今も手元に残していますが、正直なところ、1週間ツーリングに行く機会自体が今のところないので、あまり出番はありません。次に1週間クラスの長期ツーリングに行くタイミングがあれば、また活躍してもらう予定です。

こんな人にはおすすめ・こんな人は要注意

おすすめできる人

シートバッグだけでは足りない、1週間クラスの長期ツーリングをする人
傘やメンテナンス道具など、頻繁に出し入れしない小物の収納先を探している人
高価なサイドバッグに手を出す前に、コスパ重視でまず試したい人

注意が必要な人

荷物を頻繁に出し入れしたい人(ロールトップ方式で開け閉めが面倒です)
奥の荷物にすぐアクセスしたい人


まとめ:2年悩んだ末の妥協案だったけど、役割は十分果たしてくれた

最初はTANAX MOTOFIZZのカービングシェルケースが欲しくて2年近く悩んでいましたが、ZX-10Rで長距離に行く機会自体が減ってきたこともあり、価格を抑えたドッペルギャンガーのターポリンサイドバッグ25に落ち着きました。

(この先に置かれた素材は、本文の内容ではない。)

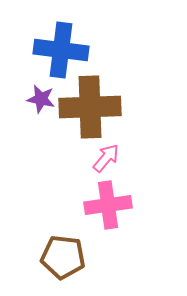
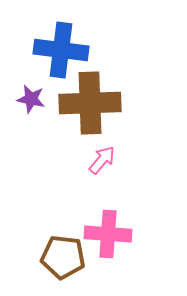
purple star: moved 10 px left
brown cross: moved 4 px up
pink arrow: moved 4 px left, 2 px down
pink cross: moved 29 px down; rotated 12 degrees clockwise
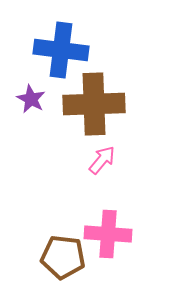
purple star: rotated 16 degrees clockwise
brown cross: moved 4 px right, 1 px down
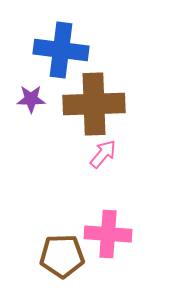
purple star: rotated 28 degrees counterclockwise
pink arrow: moved 1 px right, 6 px up
brown pentagon: moved 1 px left, 1 px up; rotated 9 degrees counterclockwise
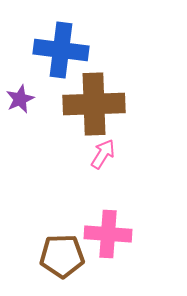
purple star: moved 11 px left; rotated 24 degrees counterclockwise
pink arrow: rotated 8 degrees counterclockwise
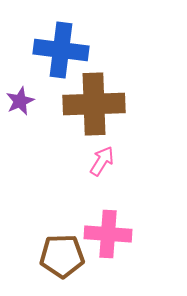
purple star: moved 2 px down
pink arrow: moved 1 px left, 7 px down
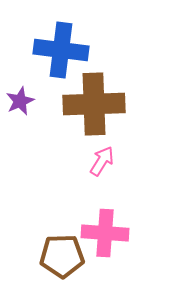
pink cross: moved 3 px left, 1 px up
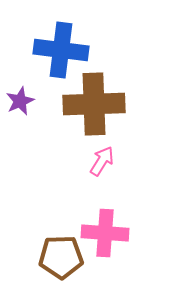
brown pentagon: moved 1 px left, 1 px down
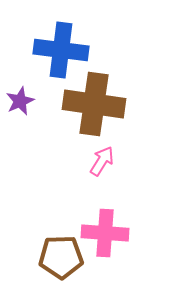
brown cross: rotated 10 degrees clockwise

1万円ほどの価格で、当初検討していた3万円のバッグと比べればかなり出費を抑えられた計算になります。

防水のロールトップ方式ゆえに出し入れが面倒で、1週間のツーリング中に開けた回数も片手〜両手で数えられる程度でしたが、傘やメンテナンス道具など「あまり使わないけど持っておきたいもの」の置き場所としては十分に役割を果たしてくれました。

実際の雨天ツーリングでも浸水は一切なく、防水性能に関しては価格以上の信頼感があります。

左右セットの取付けで最初は戸惑ったものの、一度覚えてしまえば毎回迷うことはありません。

今のところ1週間クラスのツーリングに行く機会が少ないので出番は減っていますが、必要になったタイミングでまた活躍してもらうつもりです。高価なサイドバッグに手を出す前の選択肢として、コスパ重視で試してみる価値は十分にあると思います。